What to work on
Omitting the pictures, print every line below exactly as it stands.

Information provided
•••••

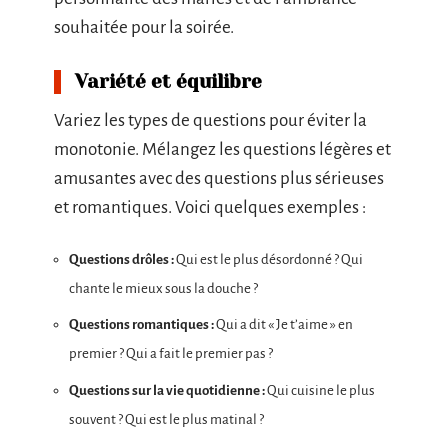
souhaitée pour la soirée.
Variété et équilibre
Variez les types de questions pour éviter la
monotonie. Mélangez les questions légères et
amusantes avec des questions plus sérieuses
et romantiques. Voici quelques exemples :
Questions drôles :
Qui est le plus désordonné ? Qui
chante le mieux sous la douche ?
Questions romantiques :
Qui a dit « Je t’aime » en
premier ? Qui a fait le premier pas ?
Questions sur la vie quotidienne :
Qui cuisine le plus
souvent ? Qui est le plus matinal ?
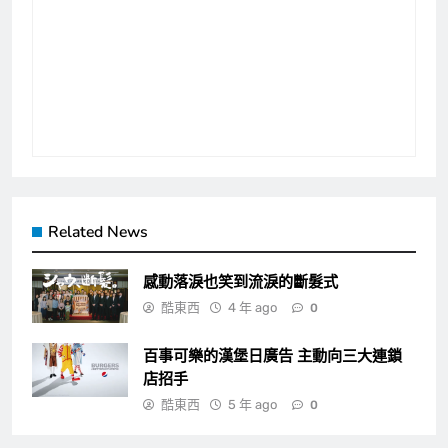
Related News
感動落淚也笑到流淚的斷髮式
酷東西
4 年 ago
0
百事可樂的漢堡日廣告 主動向三大連鎖
店招手
酷東西
5 年 ago
0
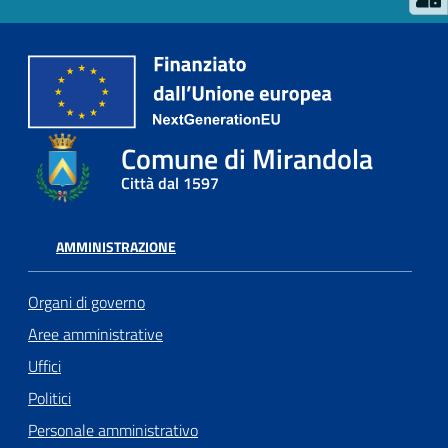
Comune di Mirandola
Città dal 1597
AMMINISTRAZIONE
Organi di governo
Aree amministrative
Uffici
Politici
Personale amministrativo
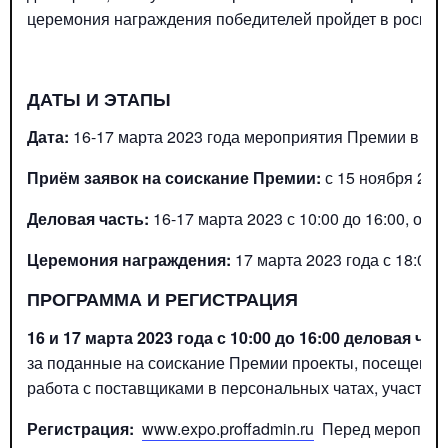
церемония награждения победителей пройдет в роскош
ДАТЫ И ЭТАПЫ
Дата:
16-17 марта 2023 года мероприятия Премии в ги
Приём заявок на соискание Премии
:
с 15 ноября 202
Деловая часть:
16-17 марта 2023 с 10:00 до 16:00, онл
Церемония награждения
:
17 марта 2023 года с 18:00 
ПРОГРАММА И РЕГИСТРАЦИЯ
16 и 17 марта 2023 года
с 10:00 до 16:00 деловая час
за поданные на соискание Премии проекты, посещение
работа с поставщиками в персональных чатах, участие 
Регистрация:
www.expo.proffadmin.ru
Перед мероприят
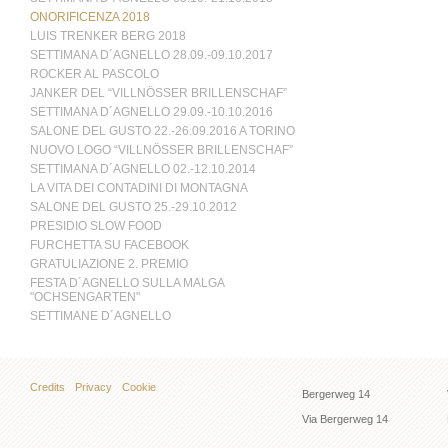
ONORIFICENZA 2018
LUIS TRENKER BERG 2018
SETTIMANA D´AGNELLO 28.09.-09.10.2017
ROCKER AL PASCOLO
JANKER DEL “VILLNÖSSER BRILLENSCHAF”
SETTIMANA D´AGNELLO 29.09.-10.10.2016
SALONE DEL GUSTO 22.-26.09.2016 A TORINO
NUOVO LOGO “VILLNÖSSER BRILLENSCHAF”
SETTIMANA D´AGNELLO 02.-12.10.2014
LA VITA DEI CONTADINI DI MONTAGNA
SALONE DEL GUSTO 25.-29.10.2012
PRESIDIO SLOW FOOD
FURCHETTA SU FACEBOOK
GRATULIAZIONE 2. PREMIO
FESTA D´AGNELLO SULLA MALGA
"OCHSENGARTEN"
SETTIMANE D´AGNELLO
Credits
Privacy
Cookie
Bergerweg 14
Via Bergerweg 14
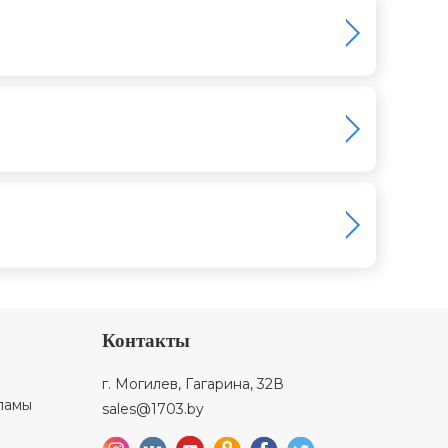
Контакты
г. Могилев, Гагарина, 32В
ламы
sales@1703.by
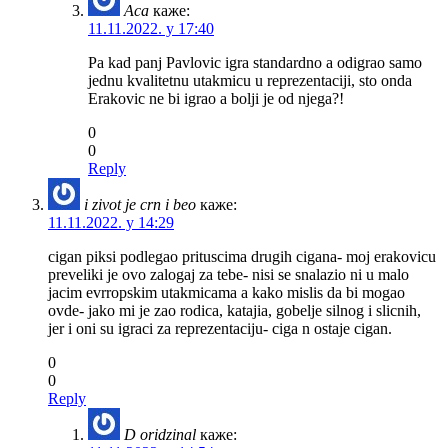
Aca
каже:
11.11.2022. у 17:40
Pa kad panj Pavlovic igra standardno a odigrao samo
jednu kvalitetnu utakmicu u reprezentaciji, sto onda
Erakovic ne bi igrao a bolji je od njega?!
0
0
Reply
i zivot je crn i beo
каже:
11.11.2022. у 14:29
cigan piksi podlegao prituscima drugih cigana- moj erakovicu
preveliki je ovo zalogaj za tebe- nisi se snalazio ni u malo
jacim evrropskim utakmicama a kako mislis da bi mogao
ovde- jako mi je zao rodica, katajia, gobelje silnog i slicnih,
jer i oni su igraci za reprezentaciju- ciga n ostaje cigan.
0
0
Reply
D oridzinal
каже:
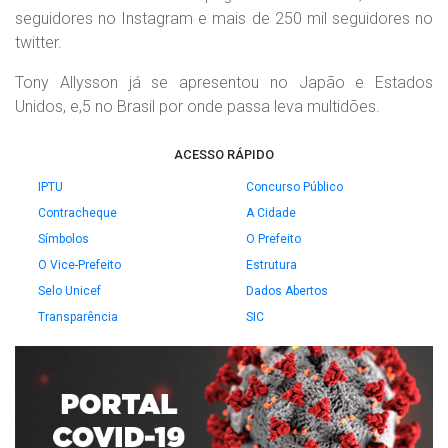
seguidores no Instagram e mais de 250 mil seguidores no
twitter.
Tony Allysson já se apresentou no Japão e Estados
Unidos, e,5 no Brasil por onde passa leva multidões.
ACESSO RÁPIDO
IPTU
Concurso Público
Contracheque
A Cidade
Símbolos
O Prefeito
O Vice-Prefeito
Estrutura
Selo Unicef
Dados Abertos
Transparência
SIC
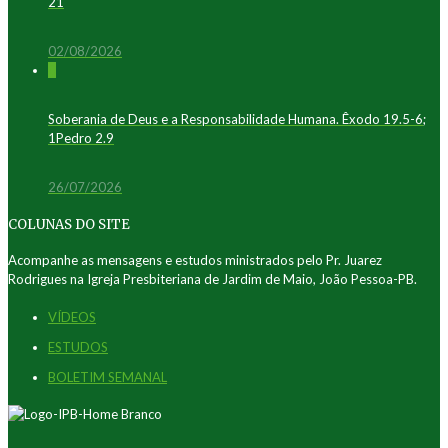
21
02/08/2026
0
Soberania de Deus e a Responsabilidade Humana. Êxodo 19.5-6;
1Pedro 2.9
26/07/2026
COLUNAS DO SITE
Acompanhe as mensagens e estudos ministrados pelo Pr. Juarez
Rodrigues na Igreja Presbiteriana de Jardim de Maio, João Pessoa-PB.
VÍDEOS
ESTUDOS
BOLETIM SEMANAL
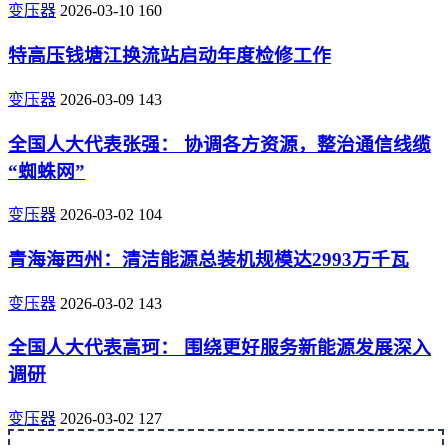
变压器
2026-03-10
160
特高压钱塘江换流站启动年度检修工作
变压器
2026-03-09
143
全国人大代表张强： 协调各方资源，整治通信线缆
“蜘蛛网”
变压器
2026-03-02
104
青海海西州：清洁能源总装机规模达2993万千瓦
变压器
2026-03-02
143
全国人大代表高珂： 围绕更好服务新能源发展深入
调研
变压器
2026-03-02
127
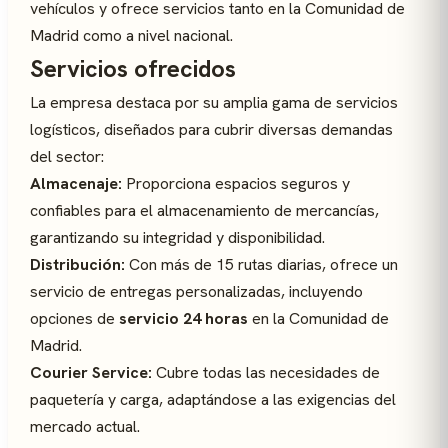
vehículos y ofrece servicios tanto en la Comunidad de
Madrid como a nivel nacional.
Servicios ofrecidos
La empresa destaca por su amplia gama de servicios
logísticos, diseñados para cubrir diversas demandas
del sector:
Almacenaje:
Proporciona espacios seguros y
confiables para el almacenamiento de mercancías,
garantizando su integridad y disponibilidad.
Distribución:
Con más de 15 rutas diarias, ofrece un
servicio de entregas personalizadas, incluyendo
opciones de
servicio 24 horas
en la Comunidad de
Madrid.
Courier Service:
Cubre todas las necesidades de
paquetería y carga, adaptándose a las exigencias del
mercado actual.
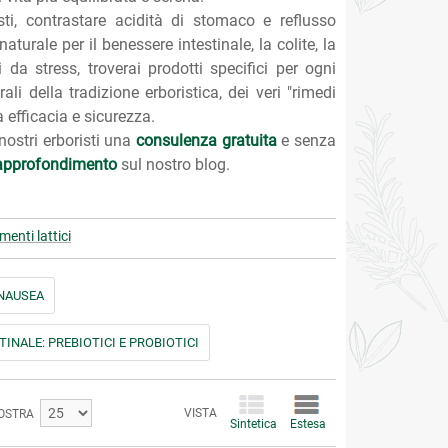
ti, contrastare acidità di stomaco e reflusso
urale per il benessere intestinale, la colite, la
i da stress, troverai prodotti specifici per ogni
ali della tradizione erboristica, dei veri "rimedi
 efficacia e sicurezza.
 nostri erboristi una
consulenza gratuita
e senza
i approfondimento
sul nostro blog.
menti lattici
 NAUSEA
INALE: PREBIOTICI E PROBIOTICI
VISTA
OSTRA
Sintetica
Estesa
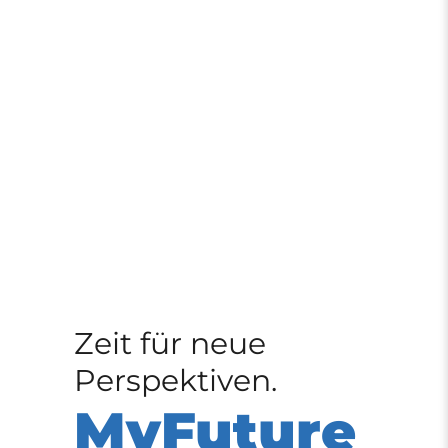
Zeit für neue
Perspektiven.
MyFuture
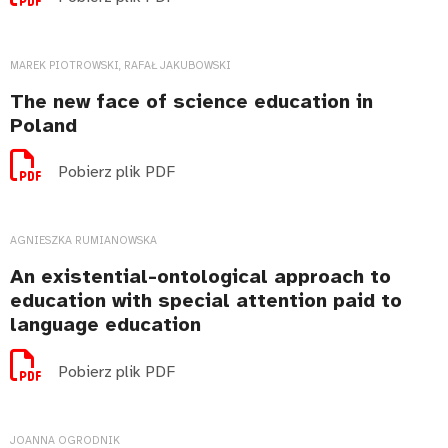
MAREK PIOTROWSKI, RAFAŁ JAKUBOWSKI
The new face of science education in
Poland
Pobierz plik PDF
AGNIESZKA RUMIANOWSKA
An existential-ontological approach to
education with special attention paid to
language education
Pobierz plik PDF
JOANNA OGRODNIK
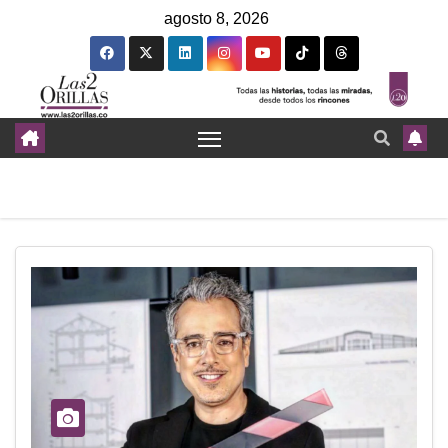
agosto 8, 2026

•••••

Completed task
souhaitée pour la soirée.
Variété et équilibre
Variez les types de questions pour éviter la
monotonie. Mélangez les questions légères et
amusantes avec des questions plus sérieuses
et romantiques. Voici quelques exemples :
Questions drôles :
Qui est le plus désordonné ? Qui
chante le mieux sous la douche ?
Questions romantiques :
Qui a dit « Je t’aime » en
premier ? Qui a fait le premier pas ?
Questions sur la vie quotidienne :
Qui cuisine le plus
souvent ? Qui est le plus matinal ?
Related News
感動落淚也笑到流淚的斷髮式
酷東西
4 年 ago
0
百事可樂的漢堡日廣告 主動向三大連鎖
店招手
酷東西
5 年 ago
0
Comune di Mirandola
Città dal 1597
AMMINISTRAZIONE
Organi di governo
Aree amministrative
Uffici
Politici
Personale amministrativo
церемония награждения победителей пройдет в роскош
ДАТЫ И ЭТАПЫ
Дата:
16-17 марта 2023 года мероприятия Премии в ги
Приём заявок на соискание Премии
:
с 15 ноября 202
Деловая часть:
16-17 марта 2023 с 10:00 до 16:00, онл
Церемония награждения
:
17 марта 2023 года с 18:00 
ПРОГРАММА И РЕГИСТРАЦИЯ
16 и 17 марта 2023 года
с 10:00 до 16:00 деловая час
за поданные на соискание Премии проекты, посещение
работа с поставщиками в персональных чатах, участие 
Регистрация:
www.expo.proffadmin.ru
Перед мероприят
ONORIFICENZA 2018
LUIS TRENKER BERG 2018
SETTIMANA D´AGNELLO 28.09.-09.10.2017
ROCKER AL PASCOLO
JANKER DEL “VILLNÖSSER BRILLENSCHAF”
SETTIMANA D´AGNELLO 29.09.-10.10.2016
SALONE DEL GUSTO 22.-26.09.2016 A TORINO
NUOVO LOGO “VILLNÖSSER BRILLENSCHAF”
SETTIMANA D´AGNELLO 02.-12.10.2014
LA VITA DEI CONTADINI DI MONTAGNA
SALONE DEL GUSTO 25.-29.10.2012
PRESIDIO SLOW FOOD
FURCHETTA SU FACEBOOK
GRATULIAZIONE 2. PREMIO
FESTA D´AGNELLO SULLA MALGA
"OCHSENGARTEN"
SETTIMANE D´AGNELLO
Credits
Privacy
Cookie
Bergerweg 14
Via Bergerweg 14
Контакты
г. Могилев, Гагарина, 32В
ламы
sales@1703.by
Aca
каже:
11.11.2022. у 17:40
Pa kad panj Pavlovic igra standardno a odigrao samo
jednu kvalitetnu utakmicu u reprezentaciji, sto onda
Erakovic ne bi igrao a bolji je od njega?!
0
0
Reply
i zivot je crn i beo
каже:
11.11.2022. у 14:29
cigan piksi podlegao prituscima drugih cigana- moj erakovicu
preveliki je ovo zalogaj za tebe- nisi se snalazio ni u malo
jacim evrropskim utakmicama a kako mislis da bi mogao
ovde- jako mi je zao rodica, katajia, gobelje silnog i slicnih,
jer i oni su igraci za reprezentaciju- ciga n ostaje cigan.
0
0
Reply
D oridzinal
каже:
seguidores no Instagram e mais de 250 mil seguidores no
twitter.
Tony Allysson já se apresentou no Japão e Estados
Unidos, e,5 no Brasil por onde passa leva multidões.
ACESSO RÁPIDO
IPTU
Concurso Público
Contracheque
A Cidade
Símbolos
O Prefeito
O Vice-Prefeito
Estrutura
Selo Unicef
Dados Abertos
Transparência
SIC
21
02/08/2026
0
Soberania de Deus e a Responsabilidade Humana. Êxodo 19.5-6;
1Pedro 2.9
26/07/2026
COLUNAS DO SITE
Acompanhe as mensagens e estudos ministrados pelo Pr. Juarez
Rodrigues na Igreja Presbiteriana de Jardim de Maio, João Pessoa-PB.
VÍDEOS
ESTUDOS
BOLETIM SEMANAL
变压器
2026-03-10
160
特高压钱塘江换流站启动年度检修工作
变压器
2026-03-09
143
全国人大代表张强： 协调各方资源，整治通信线缆
“蜘蛛网”
变压器
2026-03-02
104
青海海西州：清洁能源总装机规模达2993万千瓦
变压器
2026-03-02
143
全国人大代表高珂： 围绕更好服务新能源发展深入
调研
变压器
2026-03-02
127
vehículos y ofrece servicios tanto en la Comunidad de
Madrid como a nivel nacional.
Servicios ofrecidos
La empresa destaca por su amplia gama de servicios
logísticos, diseñados para cubrir diversas demandas
del sector:
Almacenaje:
Proporciona espacios seguros y
confiables para el almacenamiento de mercancías,
garantizando su integridad y disponibilidad.
Distribución:
Con más de 15 rutas diarias, ofrece un
servicio de entregas personalizadas, incluyendo
opciones de
servicio 24 horas
en la Comunidad de
Madrid.
Courier Service:
Cubre todas las necesidades de
paquetería y carga, adaptándose a las exigencias del
mercado actual.
ti, contrastare acidità di stomaco e reflusso
urale per il benessere intestinale, la colite, la
i da stress, troverai prodotti specifici per ogni
ali della tradizione erboristica, dei veri "rimedi
 efficacia e sicurezza.
 nostri erboristi una
consulenza gratuita
e senza
i approfondimento
sul nostro blog.
menti lattici
 NAUSEA
INALE: PREBIOTICI E PROBIOTICI
VISTA
OSTRA
Sintetica
Estesa
Zeit für neue
Perspektiven.
MyFuture
MAREK PIOTROWSKI, RAFAŁ JAKUBOWSKI
The new face of science education in
Poland
Pobierz plik PDF
AGNIESZKA RUMIANOWSKA
An existential-ontological approach to
education with special attention paid to
language education
Pobierz plik PDF
JOANNA OGRODNIK
agosto 8, 2026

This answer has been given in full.